NMI (cmd-power)>: this key sequence will invoke the debugger, causing it to await a debugger connection, or signal the debugger if already connected. As will all kernel debugging, there can be circumstances where this is ineffective.

kprintfs: normally, these are not enabled. When enabled, the output is sent to the serial line (modem port), at a speed of 38400 baud.

How can I determine how many processors are present?

You can use the Mach host_info call in < mach/mach_host.h >

How do I port shared libraries to Darwin?

Unfortunatly, at the moment, there is no straightforward way. Since the defacto standard dl* functions are based on ELF and Darwin uses Mach-O binaries, there is no simple port. Darwin uses the NeXT dyld dynamic link editor, and there is a man page with plenty of good information.
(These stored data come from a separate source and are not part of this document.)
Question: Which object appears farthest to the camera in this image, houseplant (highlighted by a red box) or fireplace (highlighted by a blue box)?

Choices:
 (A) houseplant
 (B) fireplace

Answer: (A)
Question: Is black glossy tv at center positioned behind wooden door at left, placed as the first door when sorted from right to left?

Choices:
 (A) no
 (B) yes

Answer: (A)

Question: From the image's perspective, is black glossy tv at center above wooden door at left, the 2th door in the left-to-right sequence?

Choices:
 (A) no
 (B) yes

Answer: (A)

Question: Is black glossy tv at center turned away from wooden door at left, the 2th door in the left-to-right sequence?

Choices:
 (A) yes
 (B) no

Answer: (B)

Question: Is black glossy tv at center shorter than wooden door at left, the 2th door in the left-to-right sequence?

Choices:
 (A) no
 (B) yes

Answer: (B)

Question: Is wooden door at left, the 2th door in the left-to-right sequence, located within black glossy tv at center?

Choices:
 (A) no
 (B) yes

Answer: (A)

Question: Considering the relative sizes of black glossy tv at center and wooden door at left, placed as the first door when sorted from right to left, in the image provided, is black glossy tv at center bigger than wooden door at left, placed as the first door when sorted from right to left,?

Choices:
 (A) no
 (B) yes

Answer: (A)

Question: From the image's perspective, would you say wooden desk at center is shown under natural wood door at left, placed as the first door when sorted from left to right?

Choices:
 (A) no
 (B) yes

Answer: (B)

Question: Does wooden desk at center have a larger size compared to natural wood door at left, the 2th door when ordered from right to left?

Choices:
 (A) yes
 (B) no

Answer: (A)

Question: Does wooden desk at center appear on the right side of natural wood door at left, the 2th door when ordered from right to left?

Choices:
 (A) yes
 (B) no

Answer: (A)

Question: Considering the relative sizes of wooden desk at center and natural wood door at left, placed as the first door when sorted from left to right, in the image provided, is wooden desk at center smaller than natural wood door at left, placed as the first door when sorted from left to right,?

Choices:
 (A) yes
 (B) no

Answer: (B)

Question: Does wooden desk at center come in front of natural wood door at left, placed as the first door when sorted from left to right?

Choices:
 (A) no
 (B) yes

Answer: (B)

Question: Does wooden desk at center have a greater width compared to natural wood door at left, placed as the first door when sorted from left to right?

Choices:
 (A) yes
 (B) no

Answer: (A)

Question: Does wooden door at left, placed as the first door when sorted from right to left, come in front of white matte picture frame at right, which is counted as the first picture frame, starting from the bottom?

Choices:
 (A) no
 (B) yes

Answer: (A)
There are also higher level functions that are probably closer to what you want (NSObjectFileImage for example). Unfortunatly, the man pages for these functions are not in the Darwin CVS tree.

For examples, you can look at the Python dynamic loading. Specifically, the Python/dynload_next.c file.
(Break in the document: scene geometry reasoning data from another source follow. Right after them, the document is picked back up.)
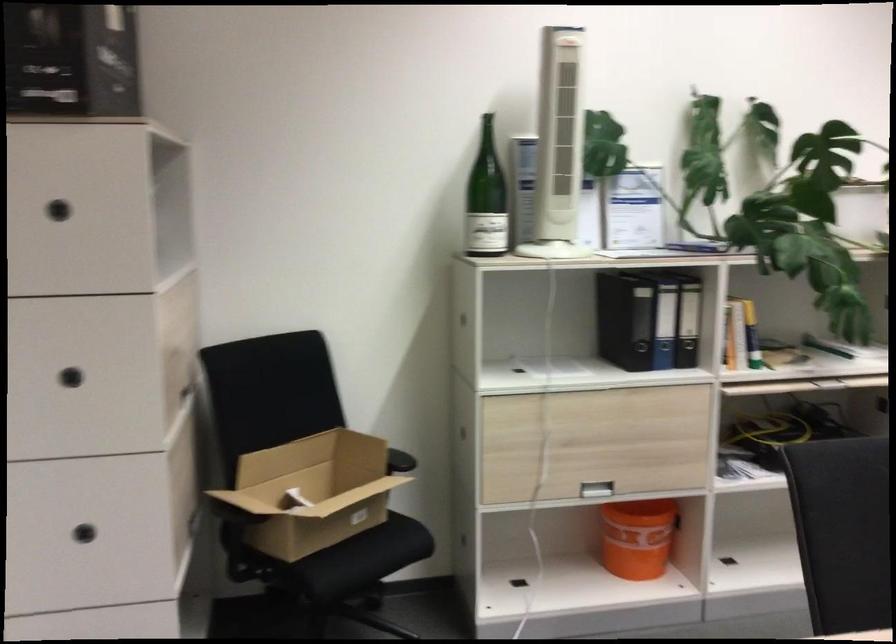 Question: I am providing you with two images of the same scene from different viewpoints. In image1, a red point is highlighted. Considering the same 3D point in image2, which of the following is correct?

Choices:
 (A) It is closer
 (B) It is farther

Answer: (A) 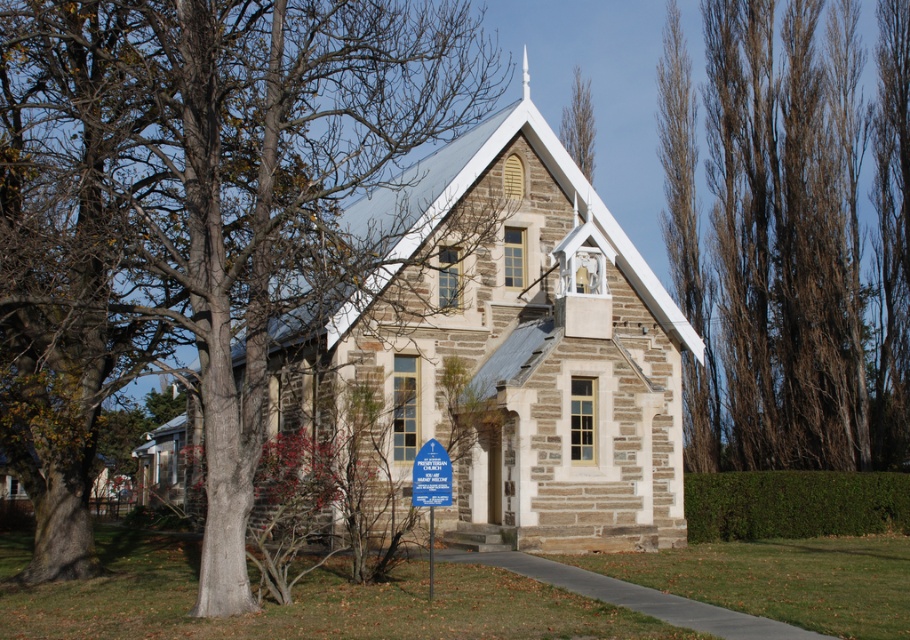 Question: Which object appears farthest from the camera in this image?

Choices:
 (A) white stone spire at upper center
 (B) brown bark tree at upper right
 (C) brown bark tree at left

Answer: (B)

Question: Which of the following is the closest to the observer?

Choices:
 (A) (838, 355)
 (B) (431, 477)
 (C) (435, 493)
 (D) (480, 108)

Answer: (C)

Question: Which point is closer to the camera?

Choices:
 (A) (579, 147)
 (B) (678, 28)

Answer: (A)

Question: Does brown textured bark at upper right appear on the left side of white stone spire at upper center?

Choices:
 (A) no
 (B) yes

Answer: (A)

Question: Can you confirm if stone chapel at center is wider than blue plastic sign at center?

Choices:
 (A) yes
 (B) no

Answer: (A)

Question: Observing the image, what is the correct spatial positioning of brown bark tree at left in reference to blue plastic sign at lower center?

Choices:
 (A) below
 (B) above

Answer: (B) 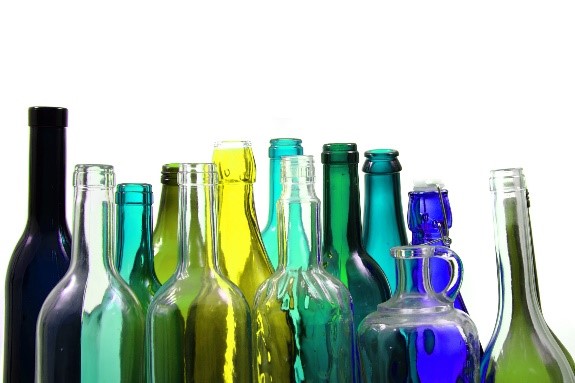 Where is `clear wine beakers`? The width and height of the screenshot is (575, 383). clear wine beakers is located at coordinates (85, 325), (194, 322), (283, 322), (400, 322), (516, 180). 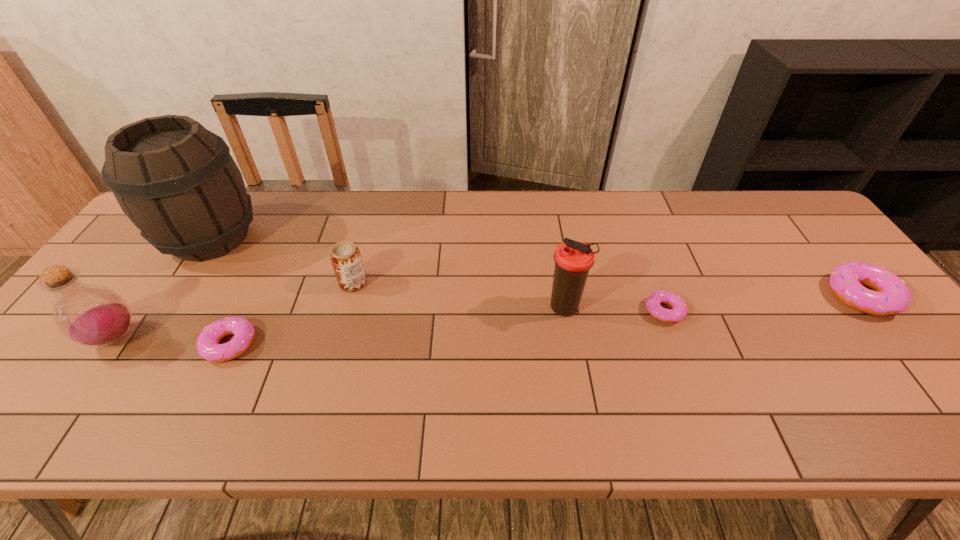 Identify the location of the third closest object to the bottle. The height and width of the screenshot is (540, 960). (346, 260).

You are a GUI agent. You are given a task and a screenshot of the screen. Output one action in this format:
    pyautogui.click(x=<x>, y=<y>)
    Task: Click on the doughnut that is the closest to the bottle
    
    Given the screenshot: What is the action you would take?
    pyautogui.click(x=207, y=345)

Select which doughnut appears as the second closest to the rightmost object. Please provide its 2D coordinates. Your answer should be formatted as a tuple, i.e. [(x, y)], where the tuple contains the x and y coordinates of a point satisfying the conditions above.

[(207, 345)]

The image size is (960, 540). I want to click on blank area in the image that satisfies the following two spatial constraints: 1. on the front side of the third object from right to left; 2. on the left side of the tallest object, so click(166, 308).

Identify the location of free location that satisfies the following two spatial constraints: 1. on the back side of the fourth object from left to right; 2. on the right side of the bottle. This screenshot has width=960, height=540. (154, 282).

Locate an element on the screen. This screenshot has height=540, width=960. free spot that satisfies the following two spatial constraints: 1. on the back side of the leftmost doughnut; 2. on the right side of the third object from right to left is located at coordinates (247, 308).

Identify the location of blank area in the image that satisfies the following two spatial constraints: 1. on the back side of the leftmost doughnut; 2. on the left side of the rightmost object. Image resolution: width=960 pixels, height=540 pixels. (253, 296).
How do I get a symbolic backtrace with my Kernel Module?

You need to generate a symbol file for the module, which GDB will read for presenting the symbolic information. Justin Walker explains:

kmodsyms -k kernel -o output-symbol-file kmod@loadaddr

Will dump a file (named whatever you chose as the arg to the -o flag). The kernel value needs to be (a copy of) the kernel running on your target system, and loadaddr is the address at which the module is loaded (e.g., 0x40cc000, below).

I believe that gdb itself doesn't have quite the same rules for relocation that kmods have, which is why we have the kmodsyms program. This can be executed either on the target system (and you then copy the symbol file to your debugging system) or on the debugging system (which must have a copy of the target system's kernel). Note that the kernel, in this case, does *not* have to be running on the debugging system; you just need a copy of the correct kernel on whatever system you run kmodsyms.

Why doesn't the link-editor find symbols in my static libraries?

If you're using Makefiles developed in a primarily Linux- (or Solaris-) based environment, you may have link commands that look like this:

cc -Lsome/path -Lother/path -lfoo -lbar... -o program file1.o file2.o...

To work properly across Linux, Darwin and other Unices, the link command needs to be rewritten like this:

cc -o program file1.o file2.o... -Lsome/path -Lother/path -lfoo -lbar...

The reason for putting the libraries last is that the Darwin link-editor loads files and libraries in the exact order given on the command line, and, in the case of static libraries, examines them once, looking for symbols that are undefined *at the moment the library is loaded*. If it doesn't find any currently undefined symbols in the library, the forgets all about the library.

In the case of the first gcc command above, the link-editor hasn't looked at any of your .o files when it looks at the static libraries, so *no* symbols are currently undefined, and *all* of the libraries are forgotten. The link-editor needs to encounter your .o files before the static libraries, as in the second gcc command, to function properly and find all the necessary symbols in your static libraries.

Contributed by Scott Hallock

How do I tell the difference between Darwin and OS X?

The short answer is that you shouldn't try. You should check for the specific functionality you're looking for. Just because the kernel used is from Mac OS X doesn't tell you if the libraries you're looking for are there.

What is kld?

kld is the kernel loader, a complete loader/linker in the kernel for loading modules early in the boot process.

I'd like to become familiar with PowerPC assembly language. Any recommendations on good books for this topic?

There are several books and papers available that cover the basics of PowerPC assembly. The following should get you started:

Searching for "powerpc assembly guide" can lead to many additional sites containing worthwhile information.